Below are entries; copy exactly, and only, the lines from the one containing "Стать партнером (168, 862)" through their final line, leaving out pictures.

(Beginning of LISTED ENTRIES)

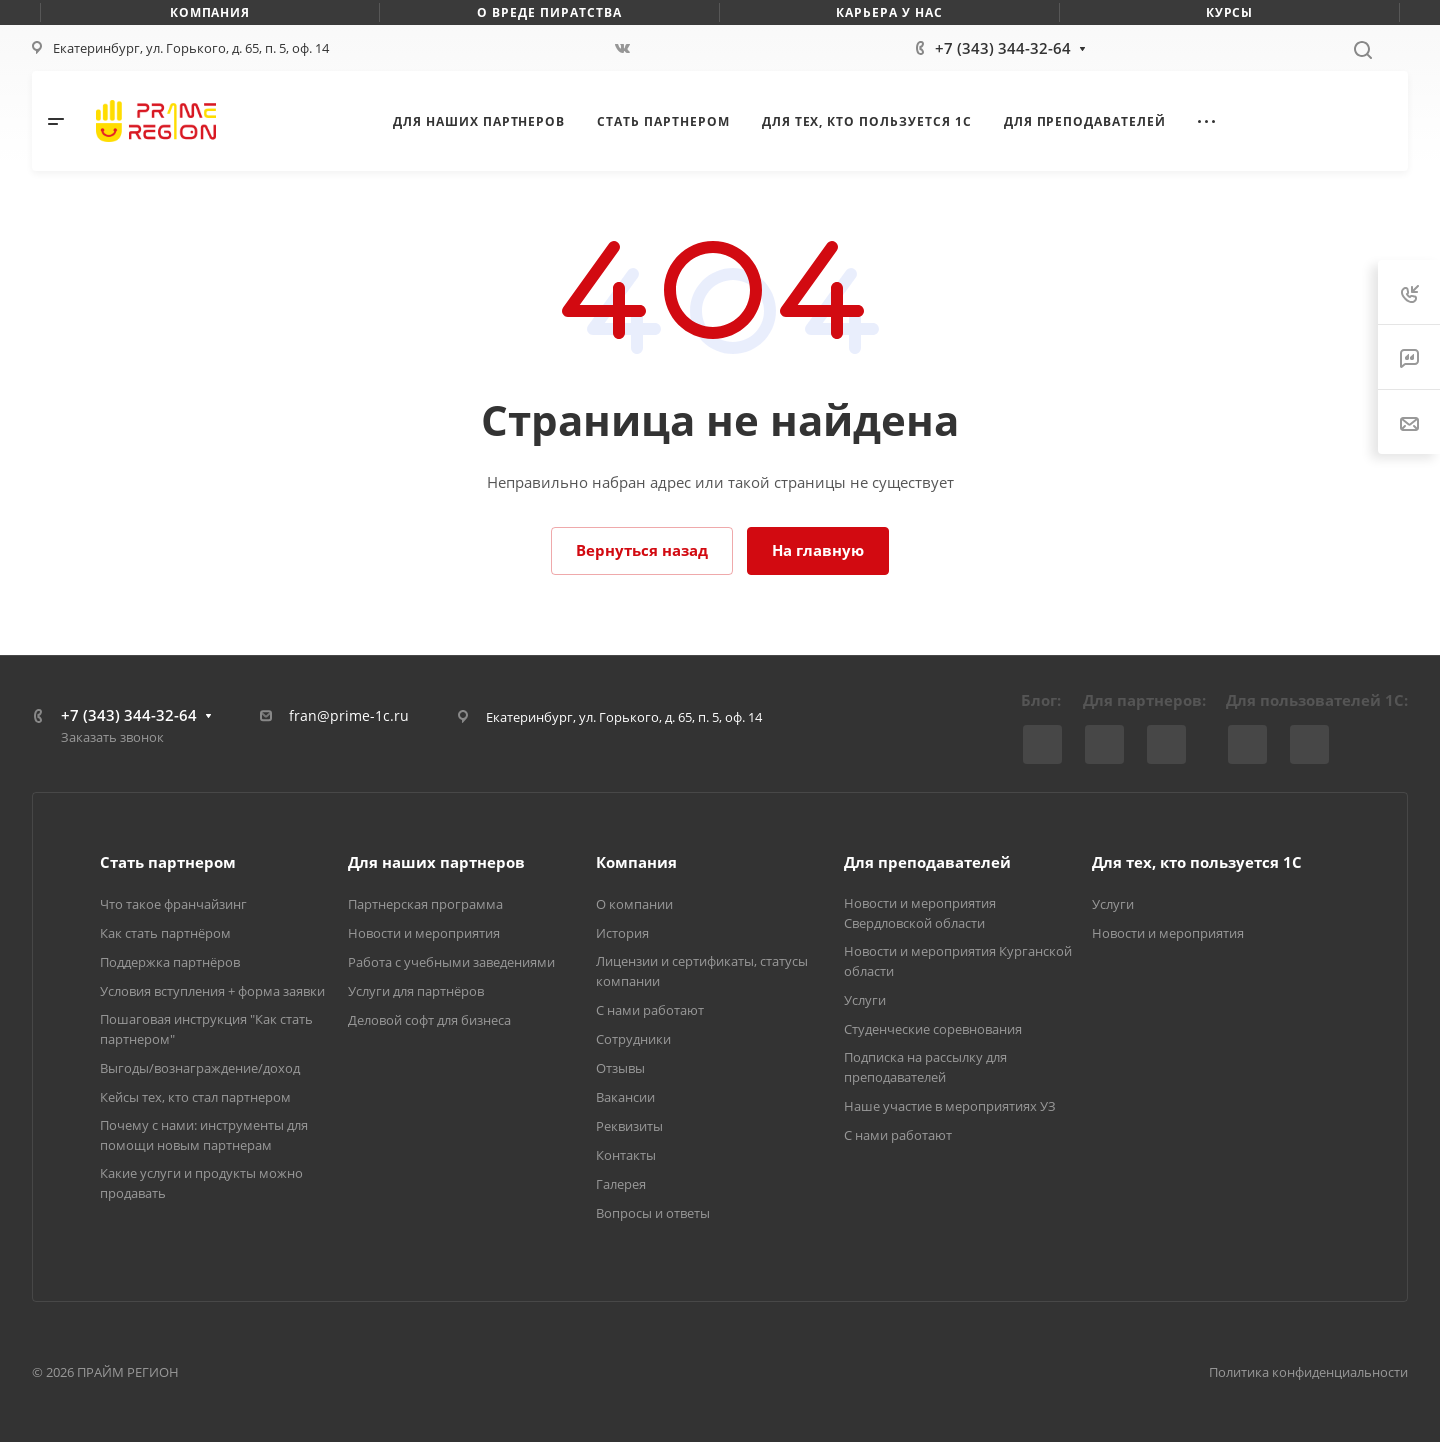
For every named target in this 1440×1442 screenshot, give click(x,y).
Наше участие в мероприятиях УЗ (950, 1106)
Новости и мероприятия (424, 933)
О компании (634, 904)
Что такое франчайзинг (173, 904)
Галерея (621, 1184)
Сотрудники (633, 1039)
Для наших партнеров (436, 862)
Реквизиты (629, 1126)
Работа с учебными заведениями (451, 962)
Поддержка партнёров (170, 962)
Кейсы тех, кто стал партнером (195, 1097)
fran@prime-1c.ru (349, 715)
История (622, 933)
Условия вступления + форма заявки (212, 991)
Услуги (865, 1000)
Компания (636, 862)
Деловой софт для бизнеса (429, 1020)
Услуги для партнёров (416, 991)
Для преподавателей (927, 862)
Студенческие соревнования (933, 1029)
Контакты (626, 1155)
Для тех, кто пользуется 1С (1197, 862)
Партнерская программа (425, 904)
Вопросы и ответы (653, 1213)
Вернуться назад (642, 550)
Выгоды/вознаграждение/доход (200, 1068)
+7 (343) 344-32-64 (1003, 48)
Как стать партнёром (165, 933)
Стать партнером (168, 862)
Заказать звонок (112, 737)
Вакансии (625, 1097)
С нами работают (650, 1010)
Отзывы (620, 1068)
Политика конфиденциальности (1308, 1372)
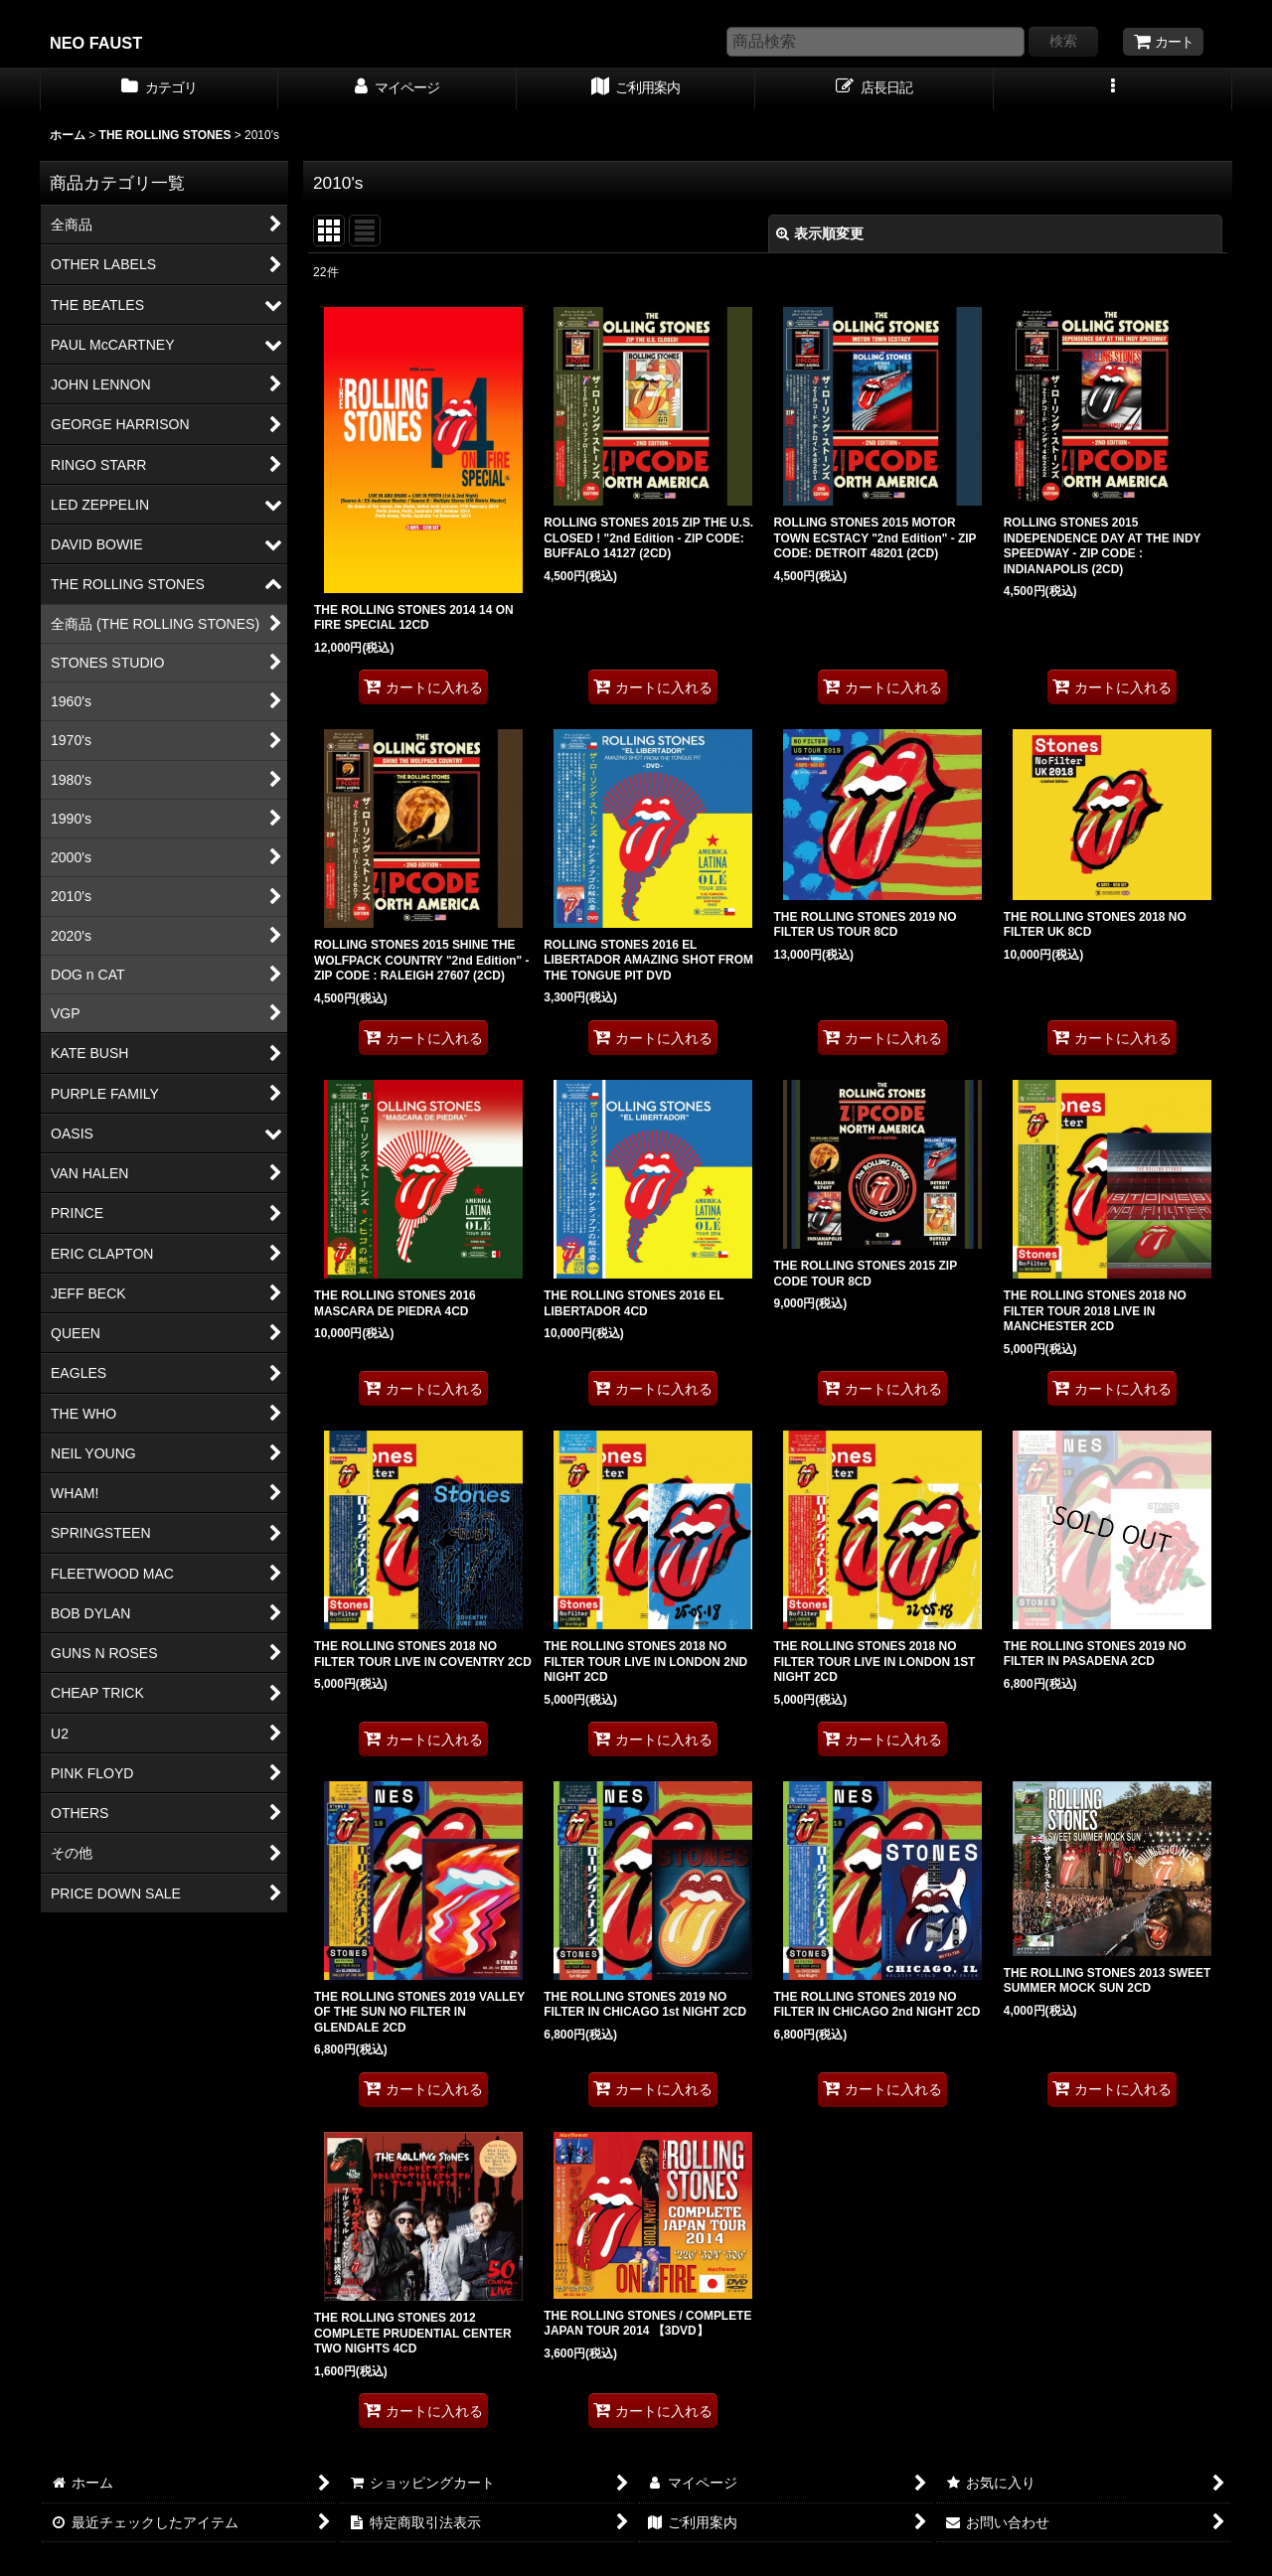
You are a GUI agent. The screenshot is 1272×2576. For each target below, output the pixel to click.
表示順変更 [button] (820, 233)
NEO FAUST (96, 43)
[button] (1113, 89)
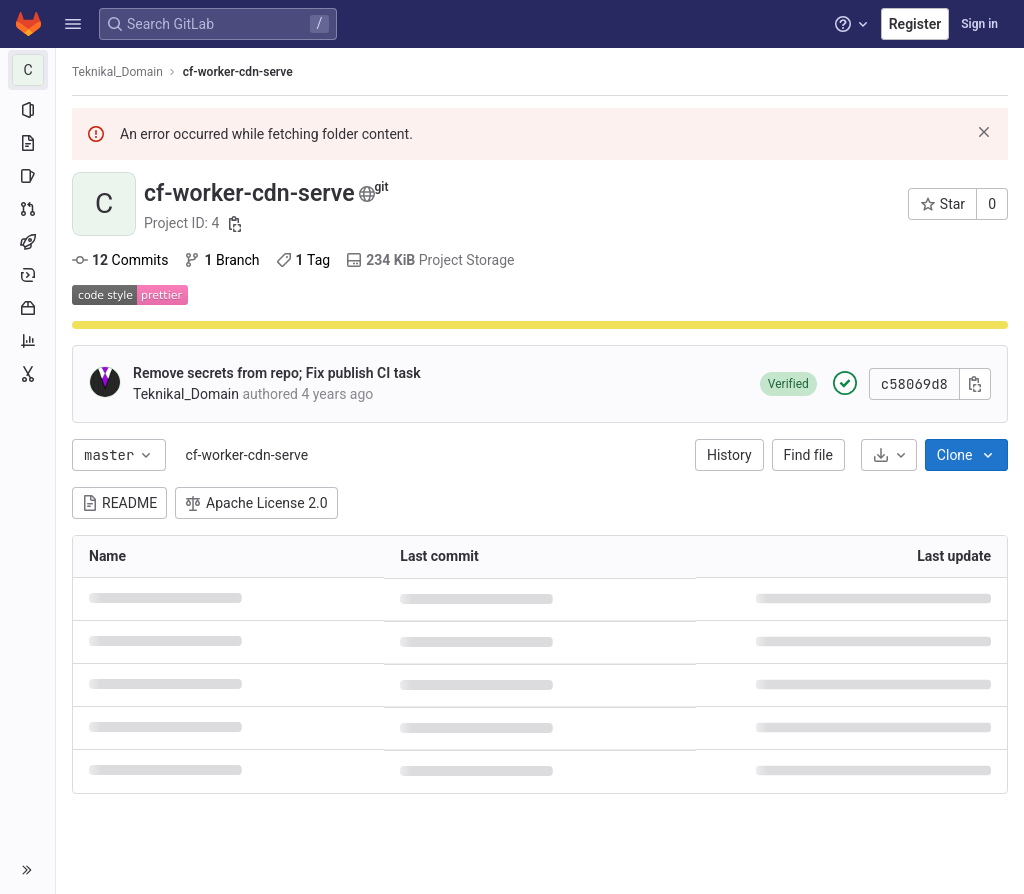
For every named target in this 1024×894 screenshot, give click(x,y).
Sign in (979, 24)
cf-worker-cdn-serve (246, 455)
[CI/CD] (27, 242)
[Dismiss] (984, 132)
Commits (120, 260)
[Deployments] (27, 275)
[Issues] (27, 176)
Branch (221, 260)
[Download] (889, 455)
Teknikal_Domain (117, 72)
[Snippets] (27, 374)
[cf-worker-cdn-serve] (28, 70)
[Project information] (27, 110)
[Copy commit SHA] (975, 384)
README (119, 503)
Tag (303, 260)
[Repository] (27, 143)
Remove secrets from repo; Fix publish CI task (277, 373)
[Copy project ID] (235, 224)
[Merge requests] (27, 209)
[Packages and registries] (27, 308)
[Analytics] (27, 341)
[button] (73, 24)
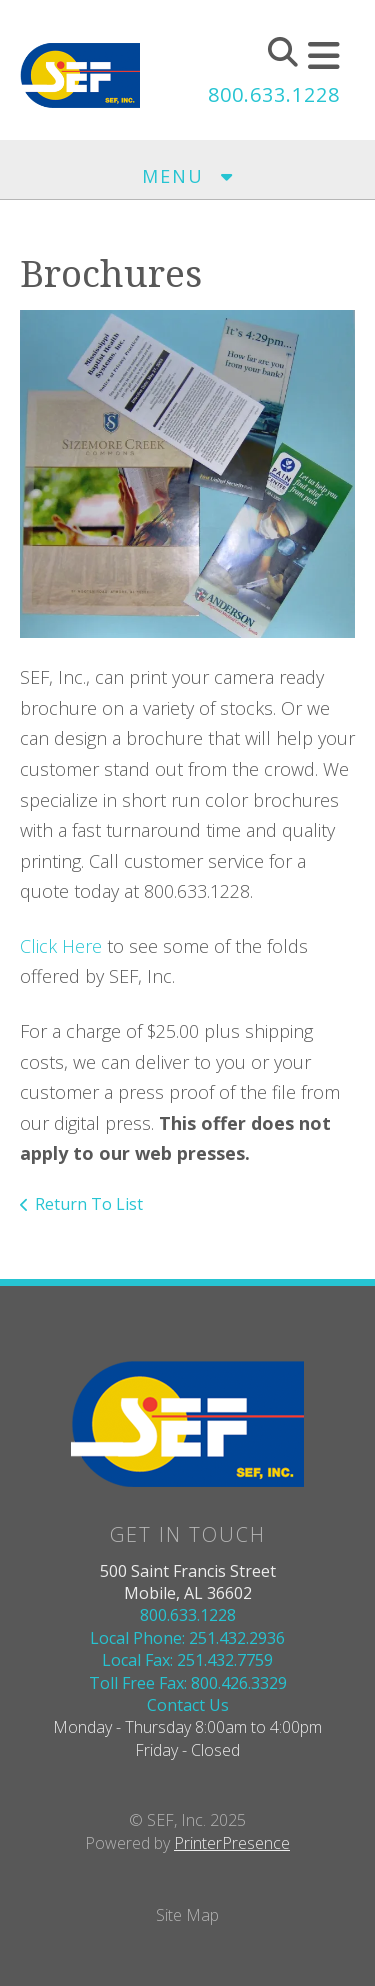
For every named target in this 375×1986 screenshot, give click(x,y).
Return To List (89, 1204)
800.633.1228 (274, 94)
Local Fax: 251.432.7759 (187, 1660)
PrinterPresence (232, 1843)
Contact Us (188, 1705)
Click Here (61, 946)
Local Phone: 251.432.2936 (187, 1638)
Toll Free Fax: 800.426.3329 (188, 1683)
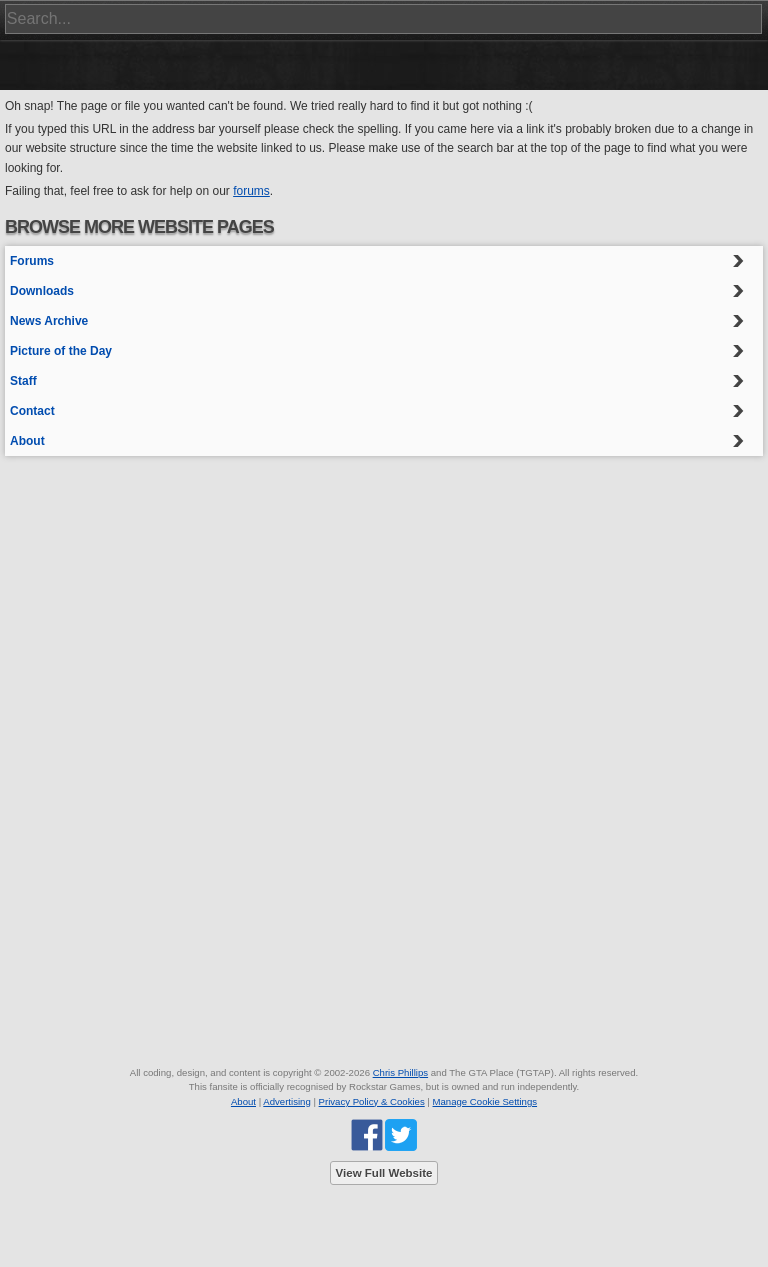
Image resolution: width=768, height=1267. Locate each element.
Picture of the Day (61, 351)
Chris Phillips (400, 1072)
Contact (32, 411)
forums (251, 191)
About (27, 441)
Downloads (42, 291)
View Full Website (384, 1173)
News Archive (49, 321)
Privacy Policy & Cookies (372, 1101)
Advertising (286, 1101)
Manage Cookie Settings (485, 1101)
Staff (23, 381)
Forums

(End of LISTED ENTRIES)

● WRITTEN ANSWER
Стать партнером (168, 862)
Заказать звонок (112, 737)
Вакансии (625, 1097)
С нами работают (650, 1010)
Отзывы (620, 1068)
Политика конфиденциальности (1308, 1372)
You are a GUI agent. The screenshot is 1272×2576. For each target below, output the pixel to click.
表示順変更 [button] (820, 233)
NEO FAUST (96, 43)
[button] (1113, 89)
For every named target in this 1024×894 screenshot, give click(x,y).
Sign in (979, 24)
cf-worker-cdn-serve (246, 455)
[CI/CD] (27, 242)
[Dismiss] (984, 132)
Commits (120, 260)
[Deployments] (27, 275)
[Issues] (27, 176)
Branch (221, 260)
[Download] (889, 455)
Teknikal_Domain (117, 72)
[Snippets] (27, 374)
[cf-worker-cdn-serve] (28, 70)
[Project information] (27, 110)
[Copy commit SHA] (975, 384)
README (119, 503)
Tag (303, 260)
[Repository] (27, 143)
Remove secrets from repo; Fix publish CI task (277, 373)
[Copy project ID] (235, 224)
[Merge requests] (27, 209)
[Packages and registries] (27, 308)
[Analytics] (27, 341)
[button] (73, 24)
For every named target in this 375×1986 screenshot, give click(x,y).
Return To List (89, 1204)
800.633.1228 (274, 94)
Local Fax: 251.432.7759 (187, 1660)
PrinterPresence (232, 1843)
Contact Us (188, 1705)
Click Here (61, 946)
Local Phone: 251.432.2936 (187, 1638)
Toll Free Fax: 800.426.3329 (188, 1683)
Image resolution: width=768, height=1267. Locate each element.
Picture of the Day (61, 351)
Chris Phillips (400, 1072)
Contact (32, 411)
forums (251, 191)
About (27, 441)
Downloads (42, 291)
View Full Website (384, 1173)
News Archive (49, 321)
Privacy Policy & Cookies (372, 1101)
Advertising (286, 1101)
Manage Cookie Settings (485, 1101)
Staff (23, 381)
Forums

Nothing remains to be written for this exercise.